QUADRAGÉSIMO PRIMEIRO DIA
Tendo-nos apercebido ao quadragésimo dia de que o calendário do ano da areia é pura imaginação, o quadragésimo primeiro dia é feito da mais completa liberdade. Tudo é possível, mesmo o que nunca antes foi pensado, dentro do calendário.
Cada novo dia expande o calendário com as suas conjeturas. Cada pensamento, cada opinião, alonga o calendário, mas não nos faz sair dele. Um idealismo subordinado à matéria.
QUADRAGÉSIMO SEGUNDO DIA
Um idealismo subordinado à matéria. Pensei que o ano da areia teria terminado com os seus quarenta e um dias mais dois, o septuagésimo quinto e o septuagésimo sexto, batedores desgarrados de um exército aniquilado ao quadragésimo primeiro.
Não que em tal fim encontrasse alguma estranheza, num ano da areia podem 41+2 dias ser suficientes para perfazer 365. É ilusório prolongar o que já terminou. Suplicar, nem que seja só por mais um dia, não gera dias, gera apêndices, nostalgias.
Estava descansado portanto quando me ocorreu que subordinado não seria a palavra mais adequada. Que, assim como observamos a luz do universo para perceber a matéria de que é feito, também o idealismo pode ser um reflexo da matéria, uma das suas formas.
E isto preencheu um completo quadragésimo segundo dia. Sem apêndices, sem nostalgias.
QUADRAGÉSIMO TERCEIRO DIA
E depois, ao quadragésimo terceiro dia, observei-me a observar o universo. Não pude deixar de sorrir. Um bicho a observar-se a observar o universo. O que estaria a observar? A intenção de observar um bicho a observar-se a observar o universo? Ou o bicho que observa? Mas qual dos bichos? O que observa o universo ou o que observa o que observa.

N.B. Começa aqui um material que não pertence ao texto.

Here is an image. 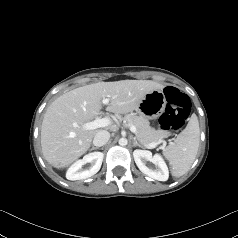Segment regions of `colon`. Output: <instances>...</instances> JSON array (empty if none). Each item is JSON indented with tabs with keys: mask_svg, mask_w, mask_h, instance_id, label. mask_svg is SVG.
<instances>
[{
	"mask_svg": "<svg viewBox=\"0 0 238 238\" xmlns=\"http://www.w3.org/2000/svg\"><path fill=\"white\" fill-rule=\"evenodd\" d=\"M164 95L167 105L165 112L160 117V126L164 130H178L184 125L189 115L190 99L172 86L165 88Z\"/></svg>",
	"mask_w": 238,
	"mask_h": 238,
	"instance_id": "5ec220e1",
	"label": "colon"
}]
</instances>
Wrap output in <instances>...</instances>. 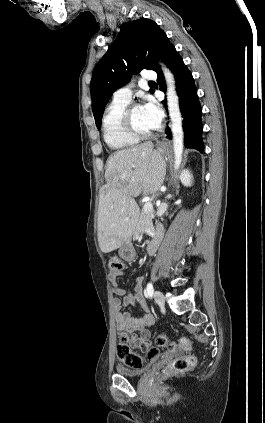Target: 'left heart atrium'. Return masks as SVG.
Listing matches in <instances>:
<instances>
[{
	"instance_id": "39dd6f15",
	"label": "left heart atrium",
	"mask_w": 265,
	"mask_h": 423,
	"mask_svg": "<svg viewBox=\"0 0 265 423\" xmlns=\"http://www.w3.org/2000/svg\"><path fill=\"white\" fill-rule=\"evenodd\" d=\"M142 110L151 124L156 128L162 119V111L154 100H148L143 106Z\"/></svg>"
}]
</instances>
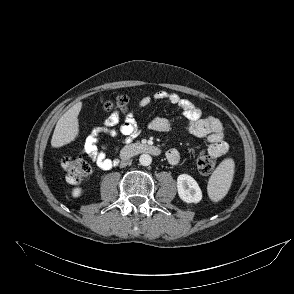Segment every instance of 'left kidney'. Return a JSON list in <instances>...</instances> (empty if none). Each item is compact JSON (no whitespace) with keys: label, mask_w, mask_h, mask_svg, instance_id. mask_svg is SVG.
Instances as JSON below:
<instances>
[{"label":"left kidney","mask_w":294,"mask_h":294,"mask_svg":"<svg viewBox=\"0 0 294 294\" xmlns=\"http://www.w3.org/2000/svg\"><path fill=\"white\" fill-rule=\"evenodd\" d=\"M178 195L186 203H198L202 199V191L193 177L181 174L177 178Z\"/></svg>","instance_id":"obj_1"}]
</instances>
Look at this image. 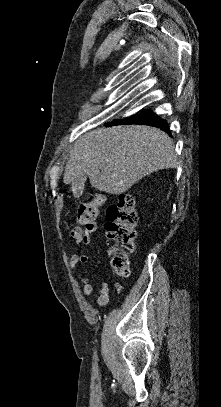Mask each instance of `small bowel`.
Wrapping results in <instances>:
<instances>
[{
	"mask_svg": "<svg viewBox=\"0 0 221 407\" xmlns=\"http://www.w3.org/2000/svg\"><path fill=\"white\" fill-rule=\"evenodd\" d=\"M91 242V238L87 239H81L77 241V243L81 245H89ZM89 260V256L86 253H81V254H74L70 257L68 266L70 269L75 270L79 265L87 263ZM80 282L82 284L81 287V292L82 295L87 297L89 296L92 291H93V284L91 279L84 274L78 273ZM114 288L116 293H120L123 289V286L120 282H115L114 283ZM109 295H110V289L109 285L105 280H101L100 282V293L98 296V306H105L109 302Z\"/></svg>",
	"mask_w": 221,
	"mask_h": 407,
	"instance_id": "1",
	"label": "small bowel"
}]
</instances>
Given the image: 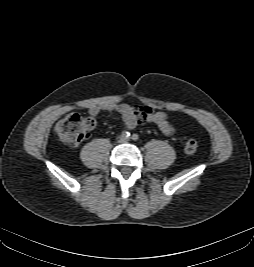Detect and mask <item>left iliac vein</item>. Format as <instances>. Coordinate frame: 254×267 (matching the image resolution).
Instances as JSON below:
<instances>
[{"instance_id": "1", "label": "left iliac vein", "mask_w": 254, "mask_h": 267, "mask_svg": "<svg viewBox=\"0 0 254 267\" xmlns=\"http://www.w3.org/2000/svg\"><path fill=\"white\" fill-rule=\"evenodd\" d=\"M128 140H129V139H127V138H126V139H123V142H127Z\"/></svg>"}]
</instances>
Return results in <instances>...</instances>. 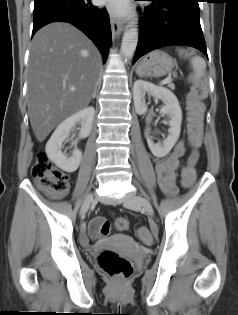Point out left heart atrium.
<instances>
[{
    "instance_id": "1",
    "label": "left heart atrium",
    "mask_w": 238,
    "mask_h": 315,
    "mask_svg": "<svg viewBox=\"0 0 238 315\" xmlns=\"http://www.w3.org/2000/svg\"><path fill=\"white\" fill-rule=\"evenodd\" d=\"M105 5L115 13L124 14L127 11V0H104Z\"/></svg>"
}]
</instances>
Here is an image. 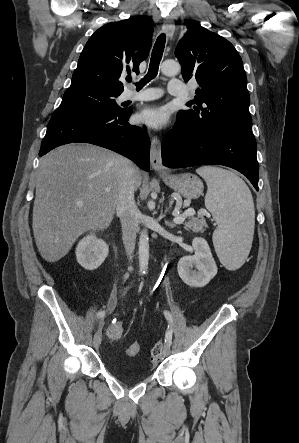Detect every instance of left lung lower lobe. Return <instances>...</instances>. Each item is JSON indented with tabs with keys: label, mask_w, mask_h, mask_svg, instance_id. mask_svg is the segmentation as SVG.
Masks as SVG:
<instances>
[{
	"label": "left lung lower lobe",
	"mask_w": 299,
	"mask_h": 443,
	"mask_svg": "<svg viewBox=\"0 0 299 443\" xmlns=\"http://www.w3.org/2000/svg\"><path fill=\"white\" fill-rule=\"evenodd\" d=\"M256 141L252 131L240 129L199 130L181 120L162 142L163 165L183 168L224 165L244 174L258 190Z\"/></svg>",
	"instance_id": "obj_1"
}]
</instances>
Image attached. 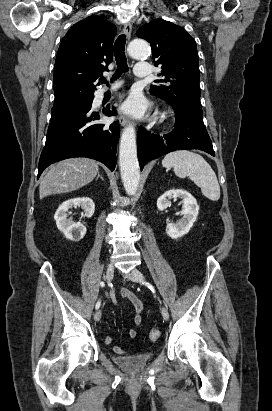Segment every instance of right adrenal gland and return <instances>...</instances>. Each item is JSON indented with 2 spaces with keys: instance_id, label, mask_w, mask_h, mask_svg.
<instances>
[{
  "instance_id": "obj_1",
  "label": "right adrenal gland",
  "mask_w": 272,
  "mask_h": 411,
  "mask_svg": "<svg viewBox=\"0 0 272 411\" xmlns=\"http://www.w3.org/2000/svg\"><path fill=\"white\" fill-rule=\"evenodd\" d=\"M99 178L104 181V178H103V177L101 176V174L98 172V175H97V177H96V180H98Z\"/></svg>"
}]
</instances>
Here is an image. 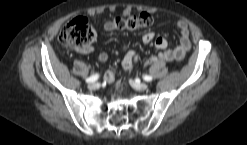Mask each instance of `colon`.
Segmentation results:
<instances>
[{
    "instance_id": "5ec220e1",
    "label": "colon",
    "mask_w": 247,
    "mask_h": 145,
    "mask_svg": "<svg viewBox=\"0 0 247 145\" xmlns=\"http://www.w3.org/2000/svg\"><path fill=\"white\" fill-rule=\"evenodd\" d=\"M153 22L152 17L147 13L131 15L128 17H115L112 21V28L118 30H137L149 27ZM96 39V32L88 19L78 16L65 24L59 33L60 42L75 50H84L92 45Z\"/></svg>"
}]
</instances>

Com algum pesar observei que o quadragésimo terceiro dia não era feito de noite.
QUADRAGÉSIMO QUARTO DIA
Mas regressemos à observação do universo. Conterá a luz que nos chega todas as ideias que os bichos emitem? Responder que não seria contradizer alguns dos postulados deste ano da areia. Localmente assim deve ser, o extinto tigre marsupial parece indicá-lo. Mas já será mais complicado prová-lo numa escala global.
Imaginemos uma coisa que nunca esteve em contacto com outra coisa que não seja a matéria do universo e a sua luz. Imaginemos que esta coisa é ao quadragésimo quarto dia colocada em contacto com outras coisas. Estranhará?
Se não estranhar, poder-se-á concluir que observar bichos é como observar o universo.
QUADRAGÉSIMO QUINTO DIA
Pressupondo ainda que o ano da areia teria acabado aos seus 41+2 dias passemos o quadragésimo quinto dia a observar estes dois dias desgarrados. Imaginemos que os imbuía um forte sentido de pertença ao ano da areia. Consideremos ainda que são incapazes de se reproduzir, como dois machos ou duas fêmeas. Como observarão o resto dos dias até eles próprios se apagarem. Como quem observa o universo?
QUADRAGÉSIMO SEXTO DIA
Como observamos nós o solitário rodopiar destes 2 dias?
Será feita de luz a memória dos corpos celestes?